Extracted page text data

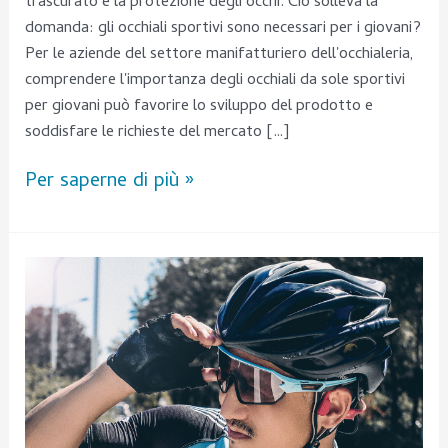
trascurato è la protezione degli occhi. Ciò solleva la
domanda: gli occhiali sportivi sono necessari per i giovani?
Per le aziende del settore manifatturiero dell'occhialeria,
comprendere l'importanza degli occhiali da sole sportivi
per giovani può favorire lo sviluppo del prodotto e
soddisfare le richieste del mercato […]
Per saperne di più »
I
migliori
occhiali
da
ciclismo:
come
scegliere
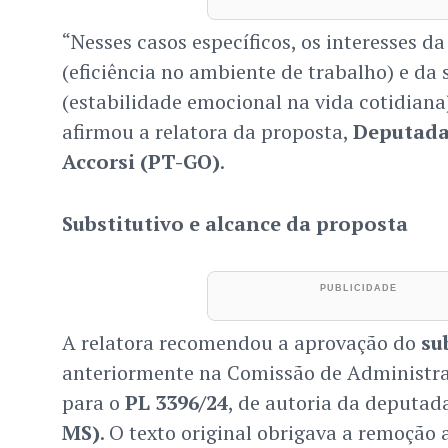
“Nesses casos específicos, os interesses d
(eficiência no ambiente de trabalho) e da 
(estabilidade emocional na vida cotidiana)
afirmou a relatora da proposta,
Deputada
Accorsi (PT-GO)
.
Substitutivo e alcance da proposta
A relatora recomendou a aprovação do
su
anteriormente na Comissão de Administraç
para o
PL 3396/24
, de autoria da deputad
MS)
. O texto original obrigava a remoção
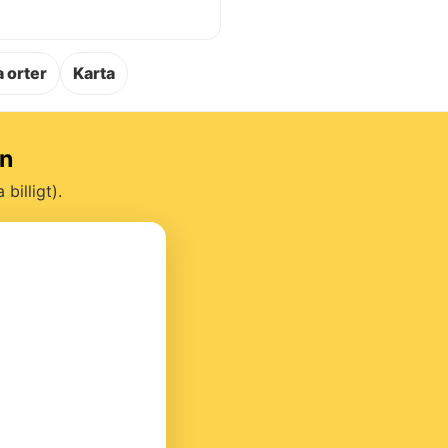
.
 orter
Karta
on
billigt).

- _Action item_: Using the records above, copy exactly and only the lines from the line with "per giovani può" through the end, both included; leave every picture out.

- _Exercise output_:
per giovani può favorire lo sviluppo del prodotto e
soddisfare le richieste del mercato […]
Per saperne di più »
I
migliori
occhiali
da
ciclismo:
come
scegliere
“Nesses casos específicos, os interesses d
(eficiência no ambiente de trabalho) e da 
(estabilidade emocional na vida cotidiana)
afirmou a relatora da proposta,
Deputada
Accorsi (PT-GO)
.
Substitutivo e alcance da proposta
A relatora recomendou a aprovação do
su
anteriormente na Comissão de Administraç
para o
PL 3396/24
, de autoria da deputad
MS)
. O texto original obrigava a remoção
.
 orter
Karta
on
billigt).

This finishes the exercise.